On RL helis, with piston driven machines, you start the engine (with a key, just like a car) and when it's idling, you engage the clutch (electric/hydraulic/mechanical), on an R22, it's simply a little electric switch. Then you fly at around 100% with a governor taking care of the rpm (although when first brought out, they didn't have a governor and the "Twist Grip" on the end of the collective was turned in micro adjustments to keep rpm at around 100%.

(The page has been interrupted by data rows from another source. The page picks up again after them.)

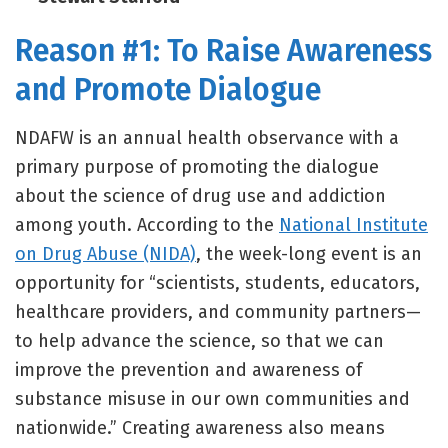
Reason #1: To Raise Awareness
and Promote Dialogue
NDAFW is an annual health observance with a
primary purpose of promoting the dialogue
about the science of drug use and addiction
among youth. According to the
National Institute
on Drug Abuse (NIDA)
, the week-long event is an
opportunity for “scientists, students, educators,
healthcare providers, and community partners—
to help advance the science, so that we can
improve the prevention and awareness of
substance misuse in our own communities and
nationwide.” Creating awareness also means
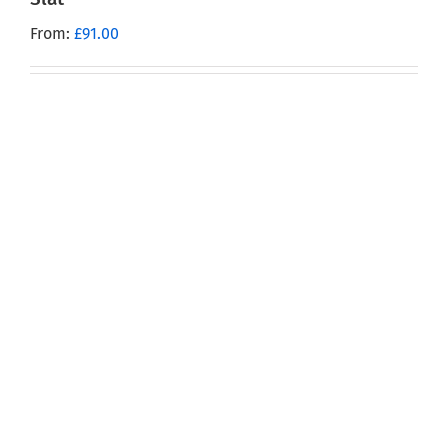
From:
£
91.00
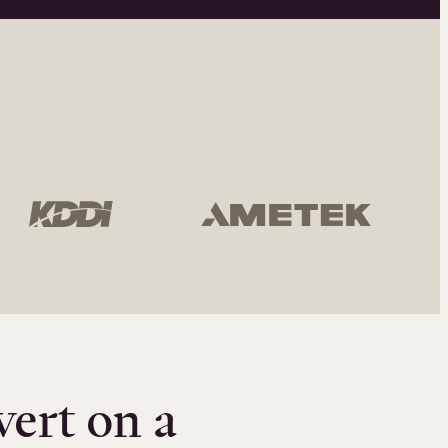
vert on a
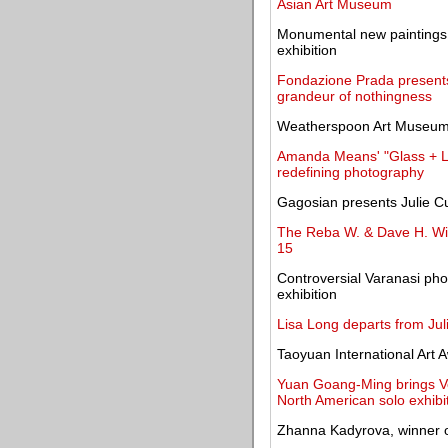
Asian Art Museum
Monumental new paintings 
exhibition
Fondazione Prada presents
grandeur of nothingness
Weatherspoon Art Museum 
Amanda Means' "Glass + Lig
redefining photography
Gagosian presents Julie Curt
The Reba W. & Dave H. Wil
15
Controversial Varanasi phot
exhibition
Lisa Long departs from Jul
Taoyuan International Art
Yuan Goang-Ming brings Ven
North American solo exhibi
Zhanna Kadyrova, winner of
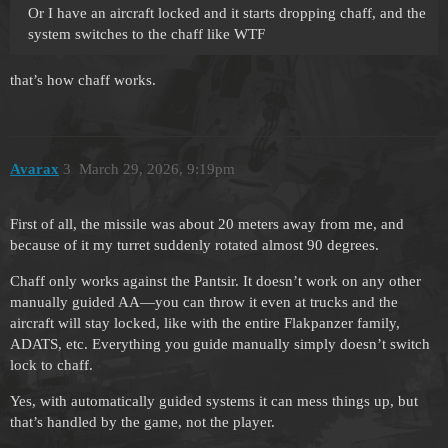
Or I have an aircraft locked and it starts dropping chaff, and the
system switches to the chaff like WTF
that’s how chaff works.
Avarax
3
March 29, 2026, 9:19pm
First of all, the missile was about 20 meters away from me, and
because of it my turret suddenly rotated almost 90 degrees.
Chaff only works against the Pantsir. It doesn’t work on any other
manually guided AA—you can throw it even at trucks and the
aircraft will stay locked, like with the entire Flakpanzer family,
ADATS, etc. Everything you guide manually simply doesn’t switch
lock to chaff.
Yes, with automatically guided systems it can mess things up, but
that’s handled by the game, not the player.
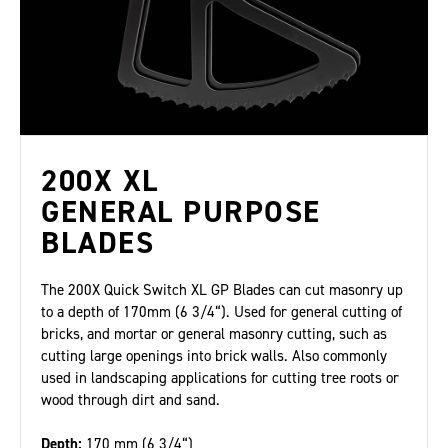
200X XL
GENERAL PURPOSE
BLADES
The 200X Quick Switch XL GP Blades can cut masonry up
to a depth of 170mm (6 3/4“). Used for general cutting of
bricks, and mortar or general masonry cutting, such as
cutting large openings into brick walls. Also commonly
used in landscaping applications for cutting tree roots or
wood through dirt and sand.
Depth:
170 mm (6 3/4“)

In the Jetranger, the clutch is an oil pressure device. You press the starter and keep it pressed, this starts the engine spooling, and at 12-15% rpm, you introduce fuel. Then, it all starts to light up, and you then see the rotors start turning due to the automatic clutch at around 25% and at 58%, you can then stop pressing the starter and the beast should then settle at 65% (which is called Ground Idle). Then when you want to fly, you use the twist-grip throttle on the end of the collective to set it at 100% for flying and a governor or fadec takes care of it from then. In a Twin Squirrel (AS355) the throttles are levers on the quadrant above the pilots head rather than a twist grip.

This is similar to a Variable Pitch prop (V.P Prop) in real life, although there you have the prop and throttle control and in RL, you fly to two settings....

On Take off, you have the pitch fully fine and use the throttle... When you have taken off and are climbing, you can then increase the pitch (this is done by pulling back the pitch lever to reduce the rpm and is effectively a bit like changing into 2nd and third gear). So, then from a take off of full power and 2700 rpm, you may do a cruise climb at 24" and 2500 rpm, follwed by a cruise at 22" and 2300rpm
When you come back for a landing, you will again decrease the pitch to keep the rpm high (just like approaching traffic lights, you don't want to be in 4th gear, you want first for a quick getaway).


Sirus

Last edited by Sirus; 04-26-2008 at 06:09 AM.